Sugar is one of the most dangerous preservatives commercially available. This is why:
1. Heart Danger – Sugar has been used to impact the heart's involuntary muscle movement. G6P, a molecule present in regular table sugar, has a detrimental effect on heart tissue at the molecular level.
A sedentary lifestyle and excessive sugar consumption can lead to an increased risk of developing cardiovascular disease. In less than ten years after the diagnostic tests, heart failure frequently claims human lives.
2. Belly Fat – The rates of obesity among adolescents and young children in the last few generations have been growing alarmingly. An increasing trend in fructose usage is one of the major contributors to this tendency. Fructose is a low-cost sugar that is found in soft drinks, ice cream, cookies, and even bread.
Fructose seems to promote the development of visceral fat, or fat found in our abdomens. When a child develops mature visceral fat early in childhood, he or she is more likely to become obese as an adult.
3. Dangerous Appetite – our bodies actually have frameworks for stopping eating that tells us when. Sugar has been discovered to suspend these natural mechanisms in research. The consumption of sugar-rich foods and drinks contributes significantly to a condition known as resistance to leptin.

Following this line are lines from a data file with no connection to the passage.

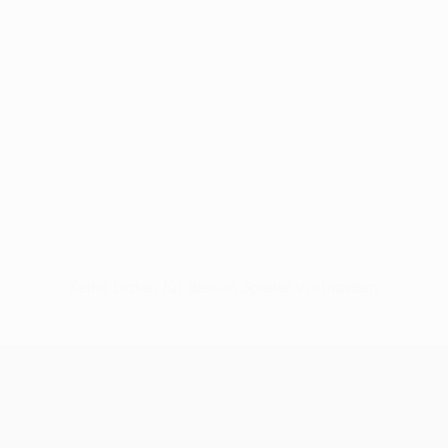
Keine Daten für diesen Spieler vorhanden
UEFA Conference League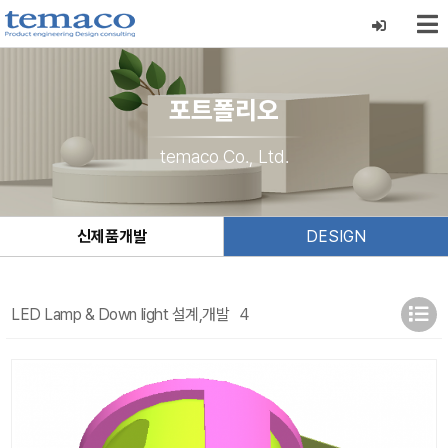
포트폴리오
temaco Co., Ltd.
신제품개발
DESIGN
LED Lamp & Down light 설계,개발
4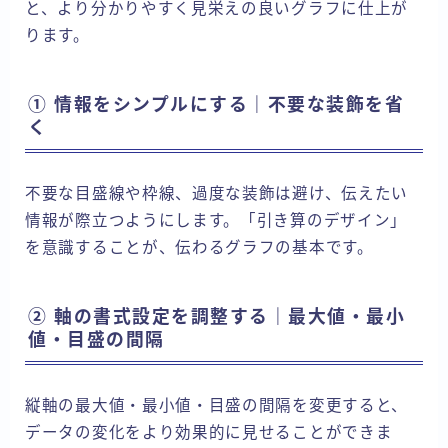
と、より分かりやすく見栄えの良いグラフに仕上が
ります。
① 情報をシンプルにする｜不要な装飾を省
く
不要な目盛線や枠線、過度な装飾は避け、伝えたい
情報が際立つようにします。「引き算のデザイン」
を意識することが、伝わるグラフの基本です。
② 軸の書式設定を調整する｜最大値・最小
値・目盛の間隔
縦軸の最大値・最小値・目盛の間隔を変更すると、
データの変化をより効果的に見せることができま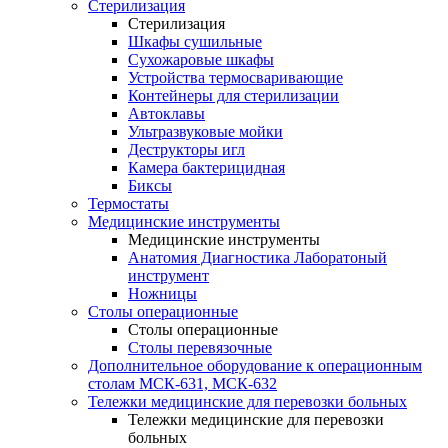
Стерилизация
Стерилизация
Шкафы сушильные
Сухожаровые шкафы
Устройства термосваривающие
Контейнеры для стерилизации
Автоклавы
Ультразвуковые мойки
Деструкторы игл
Камера бактерицидная
Биксы
Термостаты
Медицинские инструменты
Медицинские инструменты
Анатомия Диагностика Лаборатоный
инструмент
Ножницы
Столы операционные
Столы операционные
Столы перевязочные
Дополнительное оборудование к операционным
столам МСК-631, МСК-632
Тележки медицинские для перевозки больных
Тележки медицинские для перевозки
больных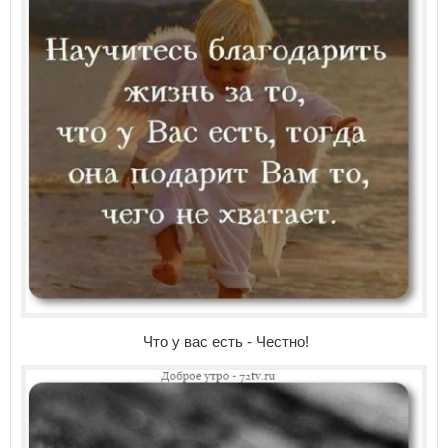
Что у вас есть - Честно!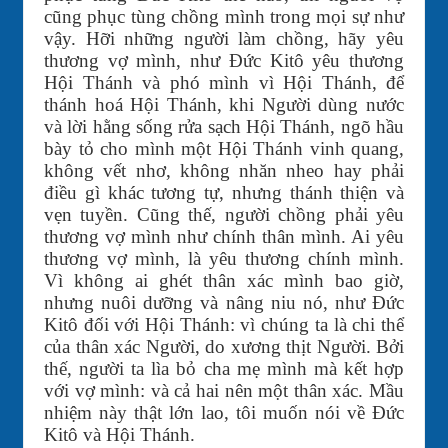
cũng phục tùng chồng mình trong mọi sự như
vậy. Hỡi những người làm chồng, hãy yêu
thương vợ mình, như Đức Kitô yêu thương
Hội Thánh và phó mình vì Hội Thánh, để
thánh hoá Hội Thánh, khi Người dùng nước
và lời hằng sống rửa sạch Hội Thánh, ngõ hầu
bày tỏ cho mình một Hội Thánh vinh quang,
không vết nhơ, không nhăn nheo hay phải
điều gì khác tương tự, nhưng thánh thiện và
vẹn tuyền. Cũng thế, người chồng phải yêu
thương vợ mình như chính thân mình. Ai yêu
thương vợ mình, là yêu thương chính mình.
Vì không ai ghét thân xác mình bao giờ,
nhưng nuôi dưỡng và nâng niu nó, như Đức
Kitô đối với Hội Thánh: vì chúng ta là chi thể
của thân xác Người, do xương thịt Người. Bởi
thế, người ta lìa bỏ cha mẹ mình mà kết hợp
với vợ mình: và cả hai nên một thân xác. Mầu
nhiệm này thật lớn lao, tôi muốn nói về Đức
Kitô và Hội Thánh.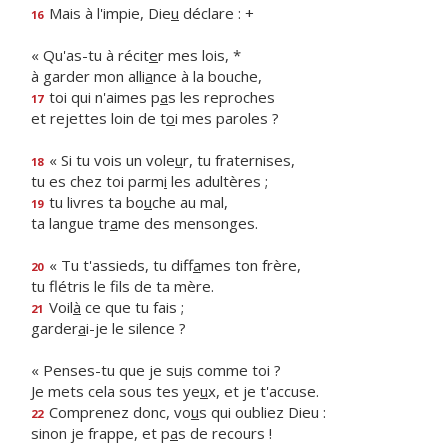
Mais à l'impie, Die
u
déclare : +
16
« Qu'as-tu à récit
e
r mes lois, *
à garder mon alli
a
nce à la bouche,
toi qui n'aimes p
a
s les reproches
17
et rejettes loin de t
o
i mes paroles ?
« Si tu vois un vole
u
r, tu fraternises,
18
tu es chez toi parm
i
les adultères ;
tu livres ta bo
u
che au mal,
19
ta langue tr
a
me des mensonges.
« Tu t'assieds, tu diff
a
mes ton frère,
20
tu flétris le f
ls de ta mère.
Voil
à
ce que tu fais ;
21
garder
a
i-je le silence ?
« Penses-tu que je su
i
s comme toi ?
Je mets cela sous tes ye
u
x, et je t'accuse.
Comprenez donc, vo
u
s qui oubliez Dieu :
22
sinon je frappe, et p
a
s de recours !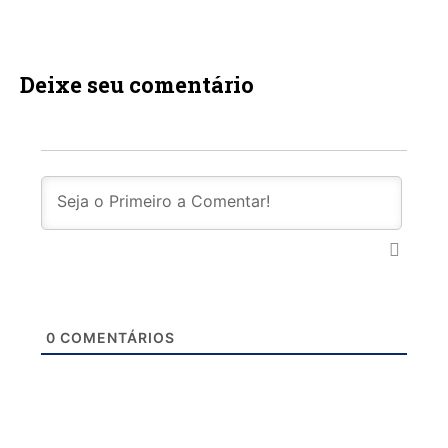
Deixe seu comentário
0
COMENTÁRIOS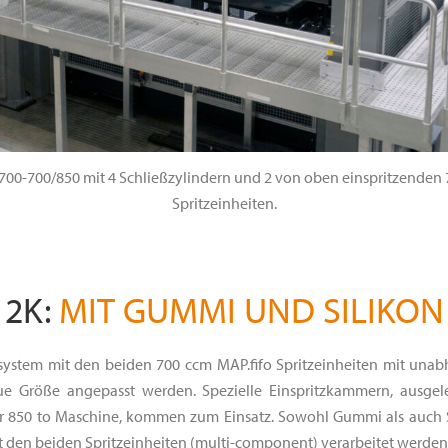
-700/850 mit 4 Schließzylindern und 2 von oben einspritzenden 
Spritzeinheiten.
2K:
MIT GUMMI UND SILIKON
zsystem mit den beiden 700 ccm MAP.fifo Spritzeinheiten mit unab
e Größe angepasst werden. Spezielle Einspritzkammern, ausgele
der 850 to Maschine, kommen zum Einsatz. Sowohl Gummi als auch S
den beiden Spritzeinheiten (multi-component) verarbeitet werden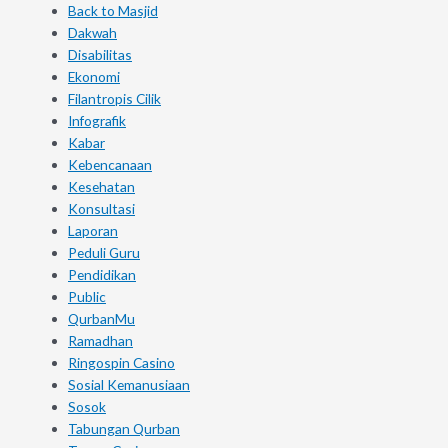
Back to Masjid
Dakwah
Disabilitas
Ekonomi
Filantropis Cilik
Infografik
Kabar
Kebencanaan
Kesehatan
Konsultasi
Laporan
Peduli Guru
Pendidikan
Public
QurbanMu
Ramadhan
Ringospin Casino
Sosial Kemanusiaan
Sosok
Tabungan Qurban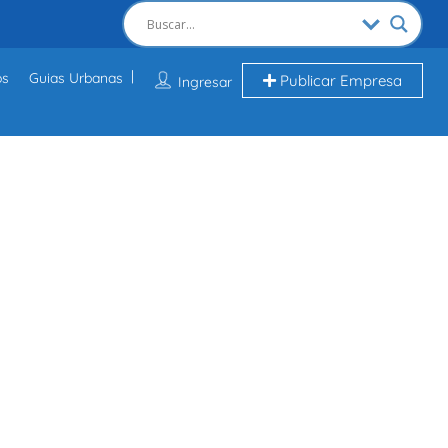
os
Guias Urbanas
Publicar Empresa
Ingresar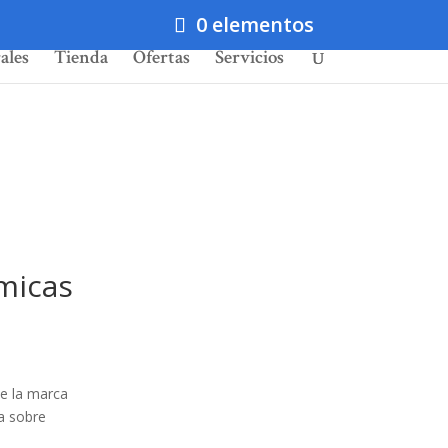
0 elementos
ales
Tienda
Ofertas
Servicios
micas
e la marca
a sobre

If you have leptin resistance, you will not feel satisfied and content with moderate quantities of food so that each time you eat it continues to eat excessive quantities of food.
Our bodies have a difficult time sensing the existence of sugar in drinks as well. Even though soft drinks and juice do not register in the same manner as other foodstuffs, it is harder for the body to send signals that you've already consumed a large number of calories.
4. Toxic to the Liver – Excessive ingestion of table sugar and its derivatives, such as high fructose corn syrup, can disrupt normal liver function, leading to liver problems. Medical scientists have found that fructose and other sugars are using the same metabolism as ethanol which makes it as hazardous as alcohol.